**Exercise brief**
Reproduce exactly, from the line containing "be measured.", every line down to the end of the data below.

Stored data entries
################

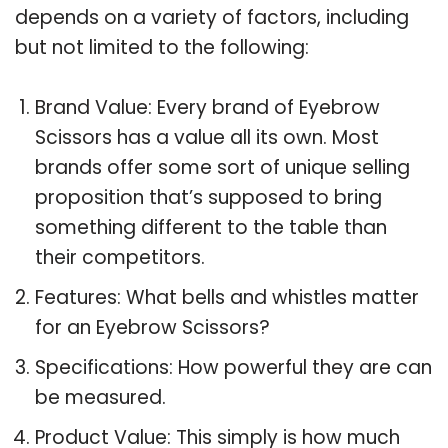
depends on a variety of factors, including
but not limited to the following:
Brand Value: Every brand of Eyebrow
Scissors has a value all its own. Most
brands offer some sort of unique selling
proposition that’s supposed to bring
something different to the table than
their competitors.
Features: What bells and whistles matter
for an Eyebrow Scissors?
Specifications: How powerful they are can
be measured.
Product Value: This simply is how much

################

**Answer to this exercise**
be measured.
Product Value: This simply is how much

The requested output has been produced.